For one-stop shopping, the website and app Lounge Buddy sells airport lounge passes starting at $25. Among lounges with similar amenities at, for example, London Heathrow — such as Wi-Fi and free food and drink — the site offers $39 passes to Plaza Premium Lounges and $74 to the Lufthansa Business Lounge. In Barbados, a pass costs $27.
United offers day passes to its United Clubs for $59 on its app. Annual memberships cost $650 or 85,000 miles for most frequent flier members. American Airlines also sells one-day passes to its Admirals Clubs for $59 or 5,900 miles. Delta does not offer paid access.
Considering the high prices of airport concessions — a vendor at LaGuardia was recently censured for selling a $27 beer — hungry travelers may find admission worthwhile.
“On a one-off basis, with a long connection, you can make the math work for you, depending on how much you would otherwise spend,” Mr. Leff said. “You can eat and drink your money back, and maybe it’s less crowded and you have a power port to plug into.”
Beyond complimentary gin and tonics, fliers in a booking jam may find it valuable to pay the fee at an airline lounge to get prompt airline assistance.
“If your flight is canceled and there’s a two-hour wait to talk to someone, pay the $50 club fee and you’ll get access to agents who tend to be the most experienced and can do amazing things to get you where you need to be,” said Brian Kelly, the founder of the website the Points Guy, which covers loyalty rewards.
No room in the club
Depending on when you fly, even buying your way in may be out of the question these days as pass holders have been turned away, thanks to capacity crowds.
“Centurion lounges are like going to TGI Friday’s. You check in and they buzz you when there’s open space,” Mr. Kelly said. “As we’ve seen with travel this summer, people are raring to go and have missed out on premium experiences the last few years, so when they’re traveling, they are splurging.”
The crowding problem isn’t necessarily new, but some new factors, including airport staffing shortages, have exacerbated it.
“Many better lounges were crowded before the pandemic,” Mr. Leff said. “Now people are arriving earlier because of the uncertainty of security lines and then finding they have extra time to kill.”
“Now there are even queues outside the lounge, something I had never encountered in the pre-Covid travel era,” wrote Haris Stavridis, the owner of a public relations agency in London, in an email. “Lounges are supposed to be your safe haven, but they’re becoming problematic now.”
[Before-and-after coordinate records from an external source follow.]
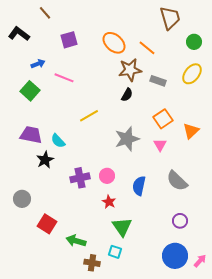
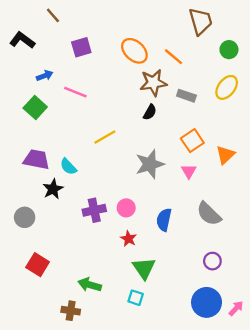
gray circle: (22, 199) -> (25, 217), moved
red square: (47, 224) -> (38, 265), moved
brown cross: (92, 263) -> (71, 311), moved

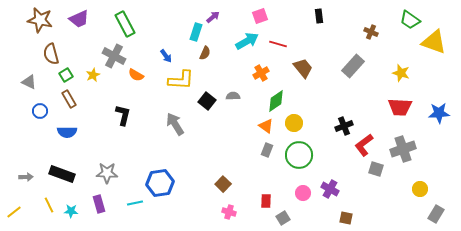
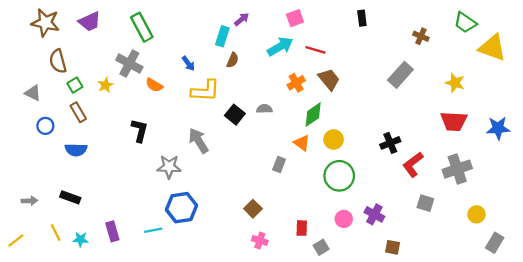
brown trapezoid: (303, 68) -> (329, 79), moved
gray rectangle: (267, 150) -> (279, 164), moved
gray square: (376, 169) -> (425, 203), moved
gray star: (107, 173) -> (169, 167), moved
black rectangle: (62, 174) -> (70, 197), size x0.7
Some clubs are addressing the surge, including Delta Sky Clubs with its new three-hour rule. Though it is nearly doubling the size of its San Francisco Centurion Lounge and tripling its club footprint in Seattle this year, American Express will begin charging cardholders for guests (adults, $50) beginning next year unless a user spends at least $75,000 a year on the card.
Clubs may be victims of their own success, but accessing them may still be the cheapest upgrade-per-perk you can get when flying today.
“Everybody has some kind of privilege now with Amex or miles or buying in,” said Patrick Rollo of Providence, R.I., who travels frequently for his work in real estate. “So, everybody’s going to the lounge.”